======== Data supplied ========
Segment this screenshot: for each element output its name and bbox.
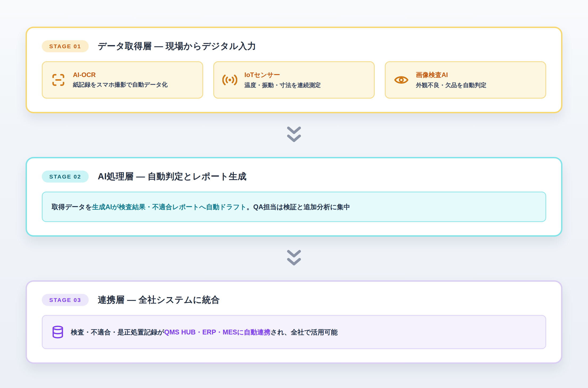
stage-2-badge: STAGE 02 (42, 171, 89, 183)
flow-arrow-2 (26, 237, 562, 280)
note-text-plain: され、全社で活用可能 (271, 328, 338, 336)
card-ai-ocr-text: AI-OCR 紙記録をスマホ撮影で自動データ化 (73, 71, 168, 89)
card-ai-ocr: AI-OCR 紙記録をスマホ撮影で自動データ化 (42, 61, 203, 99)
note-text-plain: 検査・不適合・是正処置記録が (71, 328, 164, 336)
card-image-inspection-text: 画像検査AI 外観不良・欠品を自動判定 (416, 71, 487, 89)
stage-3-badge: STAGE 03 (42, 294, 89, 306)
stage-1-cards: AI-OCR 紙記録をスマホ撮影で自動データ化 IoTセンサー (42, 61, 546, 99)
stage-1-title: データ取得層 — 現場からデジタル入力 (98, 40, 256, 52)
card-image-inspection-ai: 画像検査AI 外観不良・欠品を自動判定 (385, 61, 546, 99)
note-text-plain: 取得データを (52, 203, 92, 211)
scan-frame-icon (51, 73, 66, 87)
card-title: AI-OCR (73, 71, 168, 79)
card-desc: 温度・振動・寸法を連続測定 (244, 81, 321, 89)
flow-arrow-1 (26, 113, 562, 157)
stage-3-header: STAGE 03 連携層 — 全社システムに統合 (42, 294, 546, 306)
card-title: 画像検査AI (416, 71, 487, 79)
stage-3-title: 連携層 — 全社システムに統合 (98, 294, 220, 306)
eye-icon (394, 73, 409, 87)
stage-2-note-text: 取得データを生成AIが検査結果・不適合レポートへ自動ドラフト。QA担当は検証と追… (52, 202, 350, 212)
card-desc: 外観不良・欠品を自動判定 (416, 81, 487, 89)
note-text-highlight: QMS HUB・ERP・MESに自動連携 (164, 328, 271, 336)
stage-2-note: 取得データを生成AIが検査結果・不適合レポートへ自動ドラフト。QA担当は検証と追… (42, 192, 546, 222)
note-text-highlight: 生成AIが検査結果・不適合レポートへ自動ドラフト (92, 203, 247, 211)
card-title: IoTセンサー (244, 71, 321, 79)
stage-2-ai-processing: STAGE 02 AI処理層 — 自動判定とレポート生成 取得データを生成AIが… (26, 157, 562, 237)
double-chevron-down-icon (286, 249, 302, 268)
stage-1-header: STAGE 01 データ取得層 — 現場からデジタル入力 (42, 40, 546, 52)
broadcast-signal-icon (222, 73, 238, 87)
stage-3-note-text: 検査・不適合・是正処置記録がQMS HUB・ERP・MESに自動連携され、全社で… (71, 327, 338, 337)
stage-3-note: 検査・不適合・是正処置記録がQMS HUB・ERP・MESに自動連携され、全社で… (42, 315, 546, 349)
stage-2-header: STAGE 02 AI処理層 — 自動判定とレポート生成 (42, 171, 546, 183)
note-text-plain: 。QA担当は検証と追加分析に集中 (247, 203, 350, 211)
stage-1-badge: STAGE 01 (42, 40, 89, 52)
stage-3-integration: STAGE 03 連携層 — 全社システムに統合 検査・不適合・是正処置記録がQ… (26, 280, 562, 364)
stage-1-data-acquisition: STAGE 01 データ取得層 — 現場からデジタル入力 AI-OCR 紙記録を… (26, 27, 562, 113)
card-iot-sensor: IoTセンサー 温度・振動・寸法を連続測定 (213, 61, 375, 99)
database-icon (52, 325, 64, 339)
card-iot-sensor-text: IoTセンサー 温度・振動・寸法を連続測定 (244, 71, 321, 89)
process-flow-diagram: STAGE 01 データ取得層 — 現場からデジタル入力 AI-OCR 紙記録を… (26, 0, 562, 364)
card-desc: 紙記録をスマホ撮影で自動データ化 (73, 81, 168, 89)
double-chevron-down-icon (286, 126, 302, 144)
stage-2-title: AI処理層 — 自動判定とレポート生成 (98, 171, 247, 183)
========
• **Task item**
Could you copy the listing above exactly, without its pictures?

• **Answer box**
Segment this screenshot: for each element output its name and bbox.
stage-2-badge: STAGE 02 (42, 171, 89, 183)
flow-arrow-2 (26, 237, 562, 280)
note-text-plain: され、全社で活用可能 (271, 328, 338, 336)
card-ai-ocr-text: AI-OCR 紙記録をスマホ撮影で自動データ化 (73, 71, 168, 89)
card-ai-ocr: AI-OCR 紙記録をスマホ撮影で自動データ化 (42, 61, 203, 99)
note-text-plain: 検査・不適合・是正処置記録が (71, 328, 164, 336)
card-image-inspection-text: 画像検査AI 外観不良・欠品を自動判定 (416, 71, 487, 89)
stage-3-badge: STAGE 03 (42, 294, 89, 306)
stage-1-cards: AI-OCR 紙記録をスマホ撮影で自動データ化 IoTセンサー (42, 61, 546, 99)
stage-1-title: データ取得層 — 現場からデジタル入力 (98, 40, 256, 52)
card-image-inspection-ai: 画像検査AI 外観不良・欠品を自動判定 (385, 61, 546, 99)
note-text-plain: 取得データを (52, 203, 92, 211)
scan-frame-icon (51, 73, 66, 87)
card-title: AI-OCR (73, 71, 168, 79)
card-desc: 温度・振動・寸法を連続測定 (244, 81, 321, 89)
flow-arrow-1 (26, 113, 562, 157)
stage-3-header: STAGE 03 連携層 — 全社システムに統合 (42, 294, 546, 306)
card-title: 画像検査AI (416, 71, 487, 79)
stage-3-title: 連携層 — 全社システムに統合 (98, 294, 220, 306)
eye-icon (394, 73, 409, 87)
stage-2-note-text: 取得データを生成AIが検査結果・不適合レポートへ自動ドラフト。QA担当は検証と追… (52, 202, 350, 212)
card-desc: 外観不良・欠品を自動判定 (416, 81, 487, 89)
note-text-highlight: QMS HUB・ERP・MESに自動連携 (164, 328, 271, 336)
stage-2-note: 取得データを生成AIが検査結果・不適合レポートへ自動ドラフト。QA担当は検証と追… (42, 192, 546, 222)
note-text-highlight: 生成AIが検査結果・不適合レポートへ自動ドラフト (92, 203, 247, 211)
card-title: IoTセンサー (244, 71, 321, 79)
stage-2-ai-processing: STAGE 02 AI処理層 — 自動判定とレポート生成 取得データを生成AIが… (26, 157, 562, 237)
double-chevron-down-icon (286, 249, 302, 268)
stage-1-header: STAGE 01 データ取得層 — 現場からデジタル入力 (42, 40, 546, 52)
broadcast-signal-icon (222, 73, 238, 87)
stage-3-note-text: 検査・不適合・是正処置記録がQMS HUB・ERP・MESに自動連携され、全社で… (71, 327, 338, 337)
stage-3-note: 検査・不適合・是正処置記録がQMS HUB・ERP・MESに自動連携され、全社で… (42, 315, 546, 349)
stage-2-header: STAGE 02 AI処理層 — 自動判定とレポート生成 (42, 171, 546, 183)
note-text-plain: 。QA担当は検証と追加分析に集中 (247, 203, 350, 211)
stage-1-badge: STAGE 01 (42, 40, 89, 52)
stage-3-integration: STAGE 03 連携層 — 全社システムに統合 検査・不適合・是正処置記録がQ… (26, 280, 562, 364)
stage-1-data-acquisition: STAGE 01 データ取得層 — 現場からデジタル入力 AI-OCR 紙記録を… (26, 27, 562, 113)
card-iot-sensor: IoTセンサー 温度・振動・寸法を連続測定 (213, 61, 375, 99)
database-icon (52, 325, 64, 339)
card-iot-sensor-text: IoTセンサー 温度・振動・寸法を連続測定 (244, 71, 321, 89)
process-flow-diagram: STAGE 01 データ取得層 — 現場からデジタル入力 AI-OCR 紙記録を… (26, 0, 562, 364)
card-desc: 紙記録をスマホ撮影で自動データ化 (73, 81, 168, 89)
double-chevron-down-icon (286, 126, 302, 144)
stage-2-title: AI処理層 — 自動判定とレポート生成 (98, 171, 247, 183)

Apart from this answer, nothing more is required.